* **Task brief**
Each line of the entries that mentions the string "workflows" needs to be reported.

* **Stored dataset items**
####

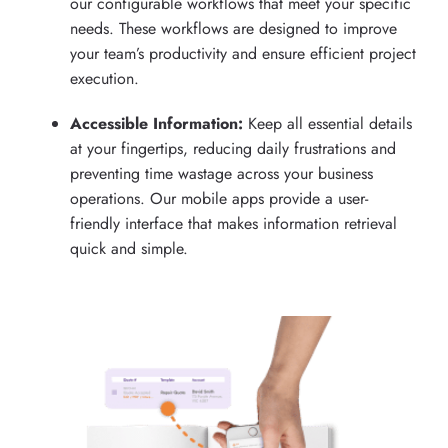
our configurable workflows that meet your specific
needs. These workflows are designed to improve
your team’s productivity and ensure efficient project
execution.
Accessible Information:
Keep all essential details
at your fingertips, reducing daily frustrations and
preventing time wastage across your business
operations. Our mobile apps provide a user-
friendly interface that makes information retrieval
quick and simple.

####

* **Task output**
our configurable workflows that meet your specific
needs. These workflows are designed to improve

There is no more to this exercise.